The empire, in what is now southern Nigeria, traditionally had been ruled by kings. After 40 years under the control of Evian, the Edo people of Benin wanted to return to the relative stability of a king’s rule. They wanted a king with Edo royal blood.

The Edo chief reached out to a neighboring ruler, King Izoduwa, who was of Edo royal descent. The chief asked Izoduwa to send one of his sons to become the kingdom’s new leader. Instead, Izoduwa did something unexpected: He gave him some lice, and asked that the insects be returned to him in three years.

The chief put the tiny insects in the hair of one of his slaves, and after three years, returned the lice to Izoduwa. The king was surprised at how well-developed the lice colony was, and concluded that if the Kingdom of Benin could take care of the lice, it could also take care of his son.

Ever since the kingdom was established in about the year 900, the kings had been known as Ogisos, meaning “rulers of the sky.” This first new king would be called an Oba, which means “ruler.” Izoduwa sent his son Oranmiyan to Benin to be the kingdom’s first Oba.
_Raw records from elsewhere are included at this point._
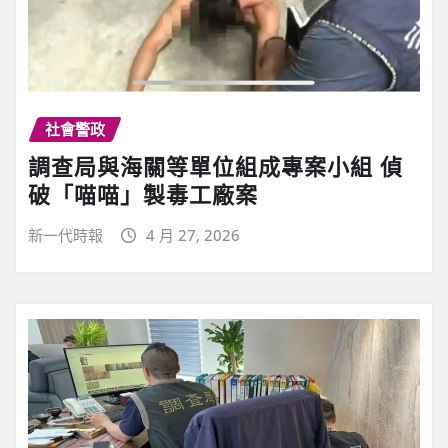
社會警政
調查局與海關等單位組成專案小組 偵
破「喵喵」製毒工廠案
新一代時報
4 月 27, 2026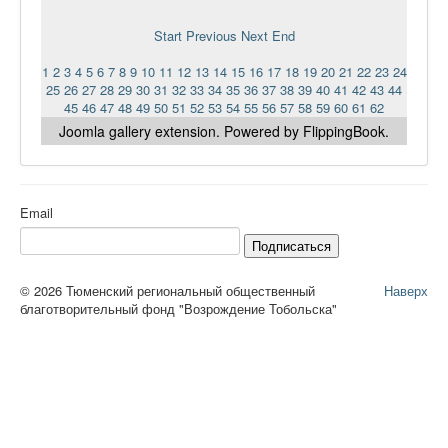
Start
Previous
Next
End
1
2
3
4
5
6
7
8
9
10
11
12
13
14
15
16
17
18
19
20
21
22
23
24
25
26
27
28
29
30
31
32
33
34
35
36
37
38
39
40
41
42
43
44
45
46
47
48
49
50
51
52
53
54
55
56
57
58
59
60
61
62
Joomla gallery
extension. Powered by FlippingBook.
Email
Подписаться
© 2026 Тюменский региональный общественный
Наверх
благотворительный фонд "Возрождение Тобольска"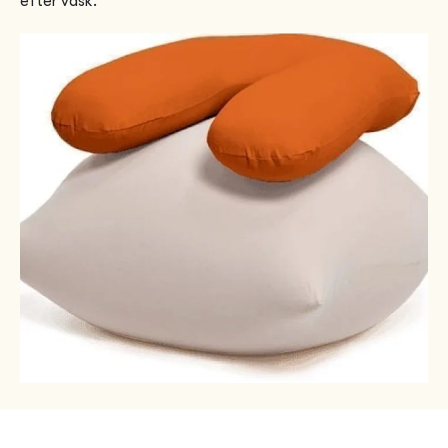
efter vask.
Legend has it that when Oranmiyan arrived in the kingdom on his horse, he was greeted with astonishment, because no one in Benin had ever seen a horse before.

Not all of the Edo accepted Oranmiyan as their king. Some believed that Oranmiyan was not the first true Oba, in that he had been “appointed” king as an adult. Although he had the support of the Edo elders, he did not know the Edo language and traditions. He eventually described the kingdom as “a land of vexation.” Like the Edo people who resisted him, he came to believe that his son, born to inherit the throne, would be the first true Oba.

Oranmiyan’s son, however, was unable to speak as a child. The storytellers say that Oranmiyan sent him seven medicinal seeds — other storytellers say they were marbles — possessing magic powers. After receiving the seeds, the son was playing a game and won. He exclaimed, speaking for the first time, “Owomkia!” which means, “I have succeeded!” That simple exclamation was corrupted to form the word “Eweka,” and it became the son’s official name.

Oranmiyan returned to his father’s kingdom and sent his son as the new Oba. Eweka was a boy when he took the throne. For a time, he ruled the kingdom with the assistance of his maternal grandfather, Ogiegor.

The boy king inherited the same resistance to his rule that his father experienced. But with his knowledge of the Edo culture and language, he gradually organized his enemies into a council of state. As he matured, Eweka took full control of the kingdom, letting his rivals keep their powers and privileges only by his consent.

Oba Eweka I ruled for 35 years. When he died, his children inherited the kingdom. The Obas of the Kingdom of Benin stayed in power until the 1600s, when they began to lose control of their people. By the time British colonists arrived, the kingdom was in disarray and was no match for the British Army’s invasion in 1897.

The Kingdom of Benin is gone, but the Oba survives as the cultural leader of the Edo in Nigeria. On October 20, 2016, Eheneden Erediauwa was crowned Oba Ewuare II with a crowd of more than 100,000 people celebrating the occasion.